Recently, you directed that universities should now remit 40 percent of their internally generated revenue (IGR) in a letter signed by the Accountant-General of the Federation, Mrs Oluwatoyin Madein.

The Director of Revenue and Investment, Office of the Accountant-General of the Federation, Felix Ore-ofe Ogundairo, said the auto-deduction policy of gross IGR was in line with the Finance Circular with reference number FMFBNP/OTHERS/IGR/CRF/12/2021 dated December 20, 2021. This policy directive was rejected by almost everyone especially as it is on record that those universities are poorly funded and are even stressed to keep afloat.

The Secretary-General, Committee of Vice-Chancellors of Nigerian Universities, Prof. Yakubu Ochefu, has said “If you look at the Act, it didn’t say 40% IGR, but surplus. So, who determines what is surplus? The Finance Act of 2020 is explanatory, and it is the institution that is supposed to decide and send you the surplus if there is any. But FG says it now wants to deduct it from the source. We have protested and written to the Ministry of Education. If they insist, it means they want to ground the universities to a halt. Or we will be forced to add the 40 percent to what we are charging the end users, and these end users are complaining already.

Again, late last week, the news came that you suspended that directive. Like I mentioned above, you are the President of the giant of Africa and going back to retract your statements is neither good for your person nor your office.
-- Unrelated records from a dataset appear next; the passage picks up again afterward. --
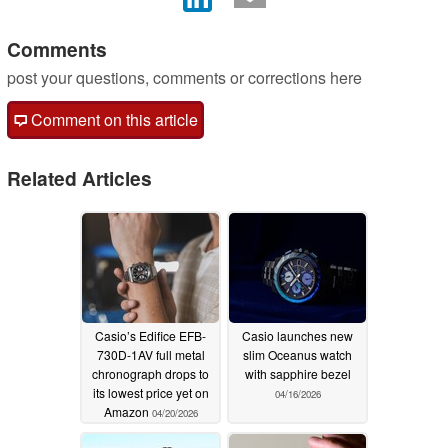
Comments
post your questions, comments or corrections here
Comment on this article
Related Articles
Casio’s Edifice EFB-
Casio launches new
730D-1AV full metal
slim Oceanus watch
chronograph drops to
with sapphire bezel
its lowest price yet on
04/16/2026
Amazon
04/20/2026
Mr President, you have the whole Nigerian intellectual community at your disposal to deploy in any area of the economy for sound and appropriate advice to inform policy formation. Take advantage of these groups of Nigerians to begin the formation and implementation of policies that will profit the people. Carry out due diligence so that the people are not subjected to unnecessary burden and suffering.

One of the things you need to quickly bring under control is the arbitrary increase of the cost of goods and services in the country without consideration to the purchasing power of the citizens.

This arbitrariness also applies to public and private sector operators. Why should we continue to pay for electricity that is never available or why should a 10 am flight be delayed till 4 pm and the airline cares not how passengers feel.

We need you to set up a National Price Control system that would regulate the price of goods and services within Nigeria.

There are various reasons why a country might adopt a price control system, and these reasons can vary based on economic, social, and political considerations some of which may include:

Inflation Control: Price control can help prevent or mitigate inflation by stabilizing the prices of essential goods and services. Inflation occurs when there is a sustained increase in the general price level, leading to a decrease in the purchasing power of a country’s currency. By regulating prices, governments can manage inflationary pressures.

Affordability: Price control can make essential goods and services more affordable for the general populace. This is particularly important for basic necessities such as food, healthcare, and housing. By keeping prices in check, governments can ensure that these essential items remain accessible to a broad segment of the population.

Social Equity: Price control can contribute to social equity by preventing excessive price hikes and ensuring that the benefits of economic growth are distributed more evenly. This helps to reduce income inequality and promote social cohesion.

Consumer Protection: Price control protects consumers from exploitation by businesses that might take advantage of market conditions to charge excessively high prices. This is especially relevant during emergencies or crises when there may be disruptions to supply chains.

Encouraging Investment: Stable prices create a more predictable business environment, which can be attractive to investors. A price control system that provides stability in the prices of key goods and services can contribute to economic growth by encouraging investment.

This system will fulfill one of your promises to Nigerians: to make basic healthcare, education, and housing accessible and affordable for all. Keep your promises Mr President.